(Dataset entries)

################

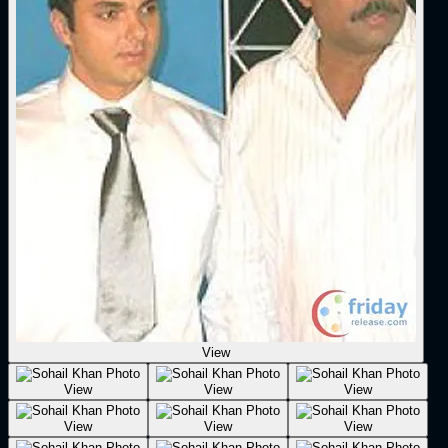
View
View
View
View
View
View
View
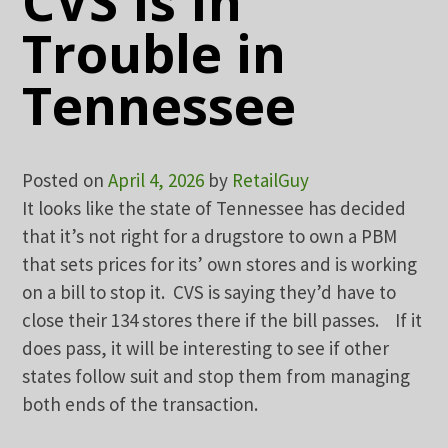
CVS Is In
Trouble in
Tennessee
Posted on
April 4, 2026
by
RetailGuy
It looks like the state of Tennessee has decided
that it’s not right for a drugstore to own a PBM
that sets prices for its’ own stores and is working
on a bill to stop it. CVS is saying they’d have to
close their 134 stores there if the bill passes. If it
does pass, it will be interesting to see if other
states follow suit and stop them from managing
both ends of the transaction.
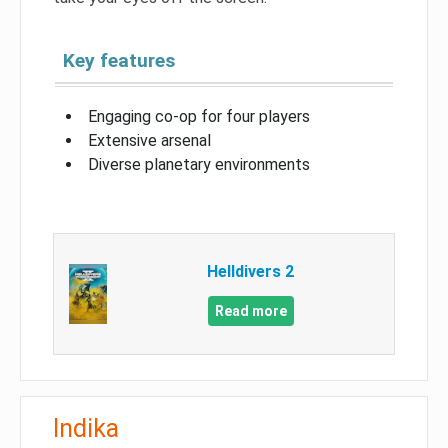
Key features
Engaging co-op for four players
Extensive arsenal
Diverse planetary environments
Helldivers 2
Read more
Indika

################

▶ **How to complete this task**
Exact copy, pictures excluded: print only the lines from the line containing "It looks like" through the end of the records.

▶ **Exercise answer**
It looks like the state of Tennessee has decided
that it’s not right for a drugstore to own a PBM
that sets prices for its’ own stores and is working
on a bill to stop it. CVS is saying they’d have to
close their 134 stores there if the bill passes. If it
does pass, it will be interesting to see if other
states follow suit and stop them from managing
both ends of the transaction.
Key features
Engaging co-op for four players
Extensive arsenal
Diverse planetary environments
Helldivers 2
Read more
Indika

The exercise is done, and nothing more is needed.